Among the entries below, which lines include the string "Roman"? Show each one.
RAW DATA Block Start
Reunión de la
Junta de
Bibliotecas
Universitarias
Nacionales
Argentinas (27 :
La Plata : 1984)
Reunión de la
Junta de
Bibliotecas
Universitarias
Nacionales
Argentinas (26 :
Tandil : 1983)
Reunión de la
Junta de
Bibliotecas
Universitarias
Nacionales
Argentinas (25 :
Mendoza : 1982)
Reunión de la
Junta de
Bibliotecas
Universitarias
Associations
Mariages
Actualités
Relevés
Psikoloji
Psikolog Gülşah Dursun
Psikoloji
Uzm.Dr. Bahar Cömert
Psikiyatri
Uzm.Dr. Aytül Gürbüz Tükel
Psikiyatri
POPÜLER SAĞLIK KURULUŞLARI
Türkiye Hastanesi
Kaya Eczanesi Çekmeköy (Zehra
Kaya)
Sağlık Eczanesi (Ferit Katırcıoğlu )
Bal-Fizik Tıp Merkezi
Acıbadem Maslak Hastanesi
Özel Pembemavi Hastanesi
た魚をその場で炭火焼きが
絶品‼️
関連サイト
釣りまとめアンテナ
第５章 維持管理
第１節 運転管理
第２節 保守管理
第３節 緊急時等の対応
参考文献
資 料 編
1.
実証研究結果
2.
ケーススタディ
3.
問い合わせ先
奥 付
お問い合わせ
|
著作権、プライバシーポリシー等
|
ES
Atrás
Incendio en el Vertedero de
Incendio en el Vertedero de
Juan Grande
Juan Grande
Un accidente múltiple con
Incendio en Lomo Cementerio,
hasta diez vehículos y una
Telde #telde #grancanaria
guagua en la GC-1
RAW DATA Block End
RAW DATA Block Start
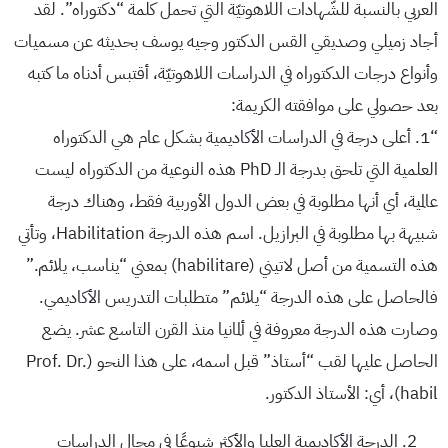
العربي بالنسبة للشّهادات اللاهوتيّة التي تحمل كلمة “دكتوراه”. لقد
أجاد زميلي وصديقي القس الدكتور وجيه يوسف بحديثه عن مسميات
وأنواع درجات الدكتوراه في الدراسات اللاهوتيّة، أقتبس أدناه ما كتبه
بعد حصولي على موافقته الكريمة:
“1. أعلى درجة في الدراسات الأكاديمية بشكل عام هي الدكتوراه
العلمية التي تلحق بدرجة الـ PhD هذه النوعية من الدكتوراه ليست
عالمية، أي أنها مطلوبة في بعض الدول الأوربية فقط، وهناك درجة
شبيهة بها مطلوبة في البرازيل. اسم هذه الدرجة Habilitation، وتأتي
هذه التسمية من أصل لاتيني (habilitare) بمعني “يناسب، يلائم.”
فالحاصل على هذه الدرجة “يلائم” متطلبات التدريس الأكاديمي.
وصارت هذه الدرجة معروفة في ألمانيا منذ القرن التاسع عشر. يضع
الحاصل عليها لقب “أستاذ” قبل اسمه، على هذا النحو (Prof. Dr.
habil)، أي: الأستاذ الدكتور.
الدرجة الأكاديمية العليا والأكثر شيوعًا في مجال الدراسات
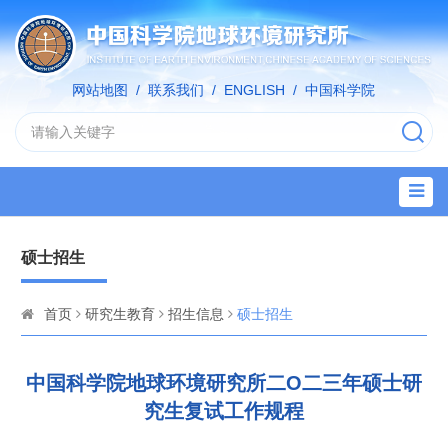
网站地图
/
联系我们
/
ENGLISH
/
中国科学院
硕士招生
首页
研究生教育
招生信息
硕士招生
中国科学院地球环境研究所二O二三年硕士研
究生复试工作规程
RAW DATA Block End
RAW DATA Block Start
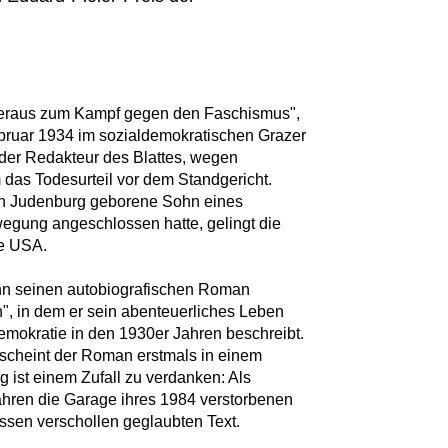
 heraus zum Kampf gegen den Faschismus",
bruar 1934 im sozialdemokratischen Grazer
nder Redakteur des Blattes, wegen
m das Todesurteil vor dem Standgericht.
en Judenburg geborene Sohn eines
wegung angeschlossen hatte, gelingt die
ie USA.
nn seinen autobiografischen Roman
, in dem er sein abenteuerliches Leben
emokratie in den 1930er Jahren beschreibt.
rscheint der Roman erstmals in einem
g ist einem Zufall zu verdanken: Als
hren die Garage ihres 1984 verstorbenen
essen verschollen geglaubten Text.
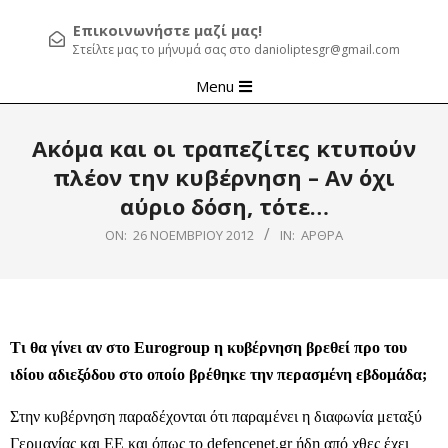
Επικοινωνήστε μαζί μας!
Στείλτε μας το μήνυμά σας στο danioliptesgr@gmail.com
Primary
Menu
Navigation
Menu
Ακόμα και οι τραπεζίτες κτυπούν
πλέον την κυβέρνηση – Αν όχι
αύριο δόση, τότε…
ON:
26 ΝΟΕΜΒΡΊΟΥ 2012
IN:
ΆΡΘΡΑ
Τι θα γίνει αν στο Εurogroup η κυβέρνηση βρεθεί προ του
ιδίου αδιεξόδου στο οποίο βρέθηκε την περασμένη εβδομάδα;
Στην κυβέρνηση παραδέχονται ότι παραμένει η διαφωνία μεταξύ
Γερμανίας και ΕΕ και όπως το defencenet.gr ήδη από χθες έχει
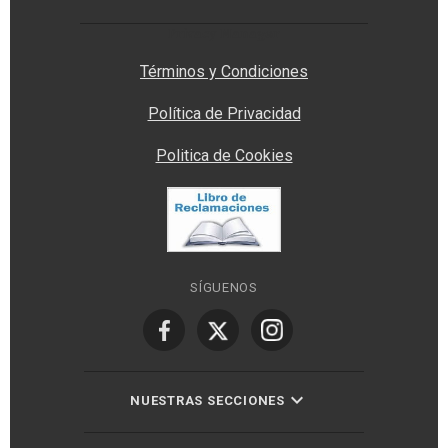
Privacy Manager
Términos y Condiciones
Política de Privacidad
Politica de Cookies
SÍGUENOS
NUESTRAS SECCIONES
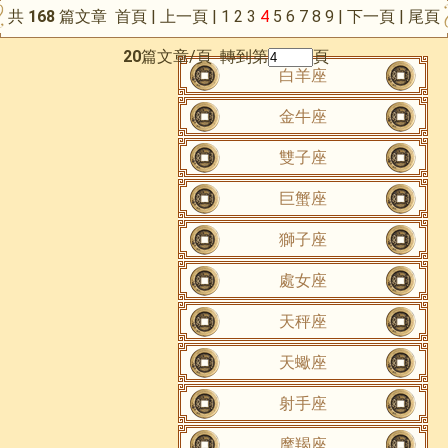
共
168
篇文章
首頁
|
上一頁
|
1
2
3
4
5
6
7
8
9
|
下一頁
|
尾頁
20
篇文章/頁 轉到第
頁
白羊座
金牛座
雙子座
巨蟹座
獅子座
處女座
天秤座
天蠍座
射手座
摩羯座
RAW DATA Block End
▶ ANSWER SPACE
nn seinen autobiografischen Roman
rscheint der Roman erstmals in einem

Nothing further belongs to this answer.